----- Study material

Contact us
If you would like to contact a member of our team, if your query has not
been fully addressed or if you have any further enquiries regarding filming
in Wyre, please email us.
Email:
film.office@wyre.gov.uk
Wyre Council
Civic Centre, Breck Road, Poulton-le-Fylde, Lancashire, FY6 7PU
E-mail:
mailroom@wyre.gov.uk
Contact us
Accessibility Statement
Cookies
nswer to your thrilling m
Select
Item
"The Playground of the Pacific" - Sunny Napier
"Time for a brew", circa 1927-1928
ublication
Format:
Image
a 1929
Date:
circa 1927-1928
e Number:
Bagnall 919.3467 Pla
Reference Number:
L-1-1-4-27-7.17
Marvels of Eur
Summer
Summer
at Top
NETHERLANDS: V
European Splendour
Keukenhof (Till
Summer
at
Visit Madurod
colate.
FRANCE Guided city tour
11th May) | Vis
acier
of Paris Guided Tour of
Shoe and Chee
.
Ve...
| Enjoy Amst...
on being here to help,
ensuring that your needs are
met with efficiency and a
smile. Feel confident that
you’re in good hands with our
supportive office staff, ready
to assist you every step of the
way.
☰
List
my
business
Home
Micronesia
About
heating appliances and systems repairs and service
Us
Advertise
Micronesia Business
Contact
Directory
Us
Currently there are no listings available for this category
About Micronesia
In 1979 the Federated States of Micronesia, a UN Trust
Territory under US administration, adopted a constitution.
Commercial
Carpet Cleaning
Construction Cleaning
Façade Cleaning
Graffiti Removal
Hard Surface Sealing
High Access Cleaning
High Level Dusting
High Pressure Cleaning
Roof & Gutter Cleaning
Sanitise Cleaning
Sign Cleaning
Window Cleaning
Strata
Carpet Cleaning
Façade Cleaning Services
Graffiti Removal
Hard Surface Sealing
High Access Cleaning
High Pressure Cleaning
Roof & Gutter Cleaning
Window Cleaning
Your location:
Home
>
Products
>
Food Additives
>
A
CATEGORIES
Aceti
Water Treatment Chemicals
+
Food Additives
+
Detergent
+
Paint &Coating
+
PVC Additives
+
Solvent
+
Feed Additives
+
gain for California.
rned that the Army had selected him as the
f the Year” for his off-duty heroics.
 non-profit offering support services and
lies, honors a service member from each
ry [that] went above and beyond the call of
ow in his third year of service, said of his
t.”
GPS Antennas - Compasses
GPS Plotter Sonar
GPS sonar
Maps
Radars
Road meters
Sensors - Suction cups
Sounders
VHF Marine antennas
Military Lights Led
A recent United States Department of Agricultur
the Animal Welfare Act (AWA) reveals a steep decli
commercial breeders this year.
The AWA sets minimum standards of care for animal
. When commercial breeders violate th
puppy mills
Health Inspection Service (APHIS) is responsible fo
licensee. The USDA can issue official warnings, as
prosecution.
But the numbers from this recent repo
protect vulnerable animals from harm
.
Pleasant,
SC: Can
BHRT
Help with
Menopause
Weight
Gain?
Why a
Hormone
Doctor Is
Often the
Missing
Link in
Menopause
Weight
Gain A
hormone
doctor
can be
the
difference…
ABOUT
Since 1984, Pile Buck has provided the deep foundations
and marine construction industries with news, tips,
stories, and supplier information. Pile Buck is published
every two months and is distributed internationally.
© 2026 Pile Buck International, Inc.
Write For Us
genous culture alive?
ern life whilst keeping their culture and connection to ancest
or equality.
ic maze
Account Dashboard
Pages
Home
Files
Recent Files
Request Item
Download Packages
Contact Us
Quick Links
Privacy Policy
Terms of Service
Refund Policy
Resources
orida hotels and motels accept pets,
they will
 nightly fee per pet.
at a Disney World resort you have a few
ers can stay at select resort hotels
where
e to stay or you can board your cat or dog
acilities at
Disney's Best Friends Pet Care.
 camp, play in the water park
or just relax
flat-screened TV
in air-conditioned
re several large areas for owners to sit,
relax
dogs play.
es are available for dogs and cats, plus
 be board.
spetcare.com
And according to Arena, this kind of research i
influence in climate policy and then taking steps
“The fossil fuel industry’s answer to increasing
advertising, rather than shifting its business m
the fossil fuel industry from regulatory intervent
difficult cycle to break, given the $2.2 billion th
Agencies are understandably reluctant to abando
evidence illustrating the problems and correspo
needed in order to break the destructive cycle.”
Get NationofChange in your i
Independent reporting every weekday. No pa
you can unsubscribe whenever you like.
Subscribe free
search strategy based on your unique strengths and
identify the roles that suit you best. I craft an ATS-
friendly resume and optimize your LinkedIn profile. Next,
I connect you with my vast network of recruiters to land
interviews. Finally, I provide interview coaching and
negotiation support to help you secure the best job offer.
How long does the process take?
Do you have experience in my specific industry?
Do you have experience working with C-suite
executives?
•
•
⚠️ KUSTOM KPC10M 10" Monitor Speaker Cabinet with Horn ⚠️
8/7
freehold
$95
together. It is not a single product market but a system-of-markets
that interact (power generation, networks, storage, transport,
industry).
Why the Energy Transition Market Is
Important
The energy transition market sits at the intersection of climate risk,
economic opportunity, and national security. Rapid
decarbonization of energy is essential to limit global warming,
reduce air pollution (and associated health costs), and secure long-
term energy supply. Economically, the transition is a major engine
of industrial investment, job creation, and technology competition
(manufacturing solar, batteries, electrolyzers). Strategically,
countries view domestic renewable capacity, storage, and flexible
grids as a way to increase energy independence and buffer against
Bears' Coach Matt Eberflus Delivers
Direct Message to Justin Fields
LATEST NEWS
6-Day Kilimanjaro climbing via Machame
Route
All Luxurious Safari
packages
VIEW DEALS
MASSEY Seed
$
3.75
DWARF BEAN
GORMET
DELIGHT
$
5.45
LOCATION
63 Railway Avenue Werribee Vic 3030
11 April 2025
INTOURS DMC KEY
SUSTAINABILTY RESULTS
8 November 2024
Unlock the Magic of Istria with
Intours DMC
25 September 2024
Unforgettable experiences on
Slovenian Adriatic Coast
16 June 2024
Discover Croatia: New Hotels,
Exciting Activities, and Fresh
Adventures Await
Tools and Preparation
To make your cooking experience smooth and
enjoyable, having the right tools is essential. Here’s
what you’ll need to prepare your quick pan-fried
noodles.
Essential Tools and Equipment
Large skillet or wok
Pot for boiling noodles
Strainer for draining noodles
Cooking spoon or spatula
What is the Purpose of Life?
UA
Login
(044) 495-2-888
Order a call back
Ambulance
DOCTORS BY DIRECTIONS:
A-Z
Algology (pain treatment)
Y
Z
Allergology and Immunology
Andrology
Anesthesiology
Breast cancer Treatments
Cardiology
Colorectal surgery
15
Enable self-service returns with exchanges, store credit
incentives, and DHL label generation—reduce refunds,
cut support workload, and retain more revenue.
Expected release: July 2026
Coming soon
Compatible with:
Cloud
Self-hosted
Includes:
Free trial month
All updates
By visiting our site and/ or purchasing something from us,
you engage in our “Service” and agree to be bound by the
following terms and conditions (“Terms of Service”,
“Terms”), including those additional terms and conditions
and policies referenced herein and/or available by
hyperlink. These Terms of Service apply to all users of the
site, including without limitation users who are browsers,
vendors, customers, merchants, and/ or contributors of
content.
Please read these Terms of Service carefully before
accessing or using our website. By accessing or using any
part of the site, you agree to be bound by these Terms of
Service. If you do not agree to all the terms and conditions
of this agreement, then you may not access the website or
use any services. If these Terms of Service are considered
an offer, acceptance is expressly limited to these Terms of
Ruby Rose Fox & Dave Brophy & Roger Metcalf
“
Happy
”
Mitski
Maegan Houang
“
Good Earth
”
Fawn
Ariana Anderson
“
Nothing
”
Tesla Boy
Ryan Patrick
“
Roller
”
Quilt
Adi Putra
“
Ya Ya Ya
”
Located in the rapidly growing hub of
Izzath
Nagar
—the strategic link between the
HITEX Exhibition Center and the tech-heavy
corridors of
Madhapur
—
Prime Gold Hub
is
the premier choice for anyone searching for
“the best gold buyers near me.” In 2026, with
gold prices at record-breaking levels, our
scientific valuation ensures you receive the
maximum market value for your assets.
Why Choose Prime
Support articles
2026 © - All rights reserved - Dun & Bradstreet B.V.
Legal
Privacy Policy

----------

* About this task:
Every line of the listing above that contains "culture" is to be copied.

* Your response:
genous culture alive?
ern life whilst keeping their culture and connection to ancest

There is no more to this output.